▶ _WHAT TO WORK ON_: When you reproduce the entries below, keep each one exact and drop any pictures.

▶ _Stored data entries_:
>>>

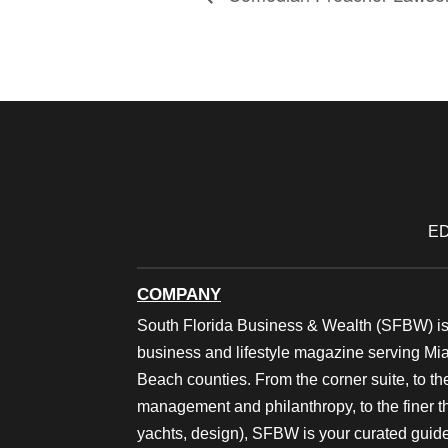
ED
COMPANY
South Florida Business & Wealth (SFBW) is
business and lifestyle magazine serving M
Beach counties. From the corner suite, to th
management and philanthropy, to the finer thi
yachts, design), SFBW is your curated guide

<<<

▶ _TASK SOLUTION_:
ED
COMPANY
South Florida Business & Wealth (SFBW) is
business and lifestyle magazine serving M
Beach counties. From the corner suite, to th
management and philanthropy, to the finer thi
yachts, design), SFBW is your curated guide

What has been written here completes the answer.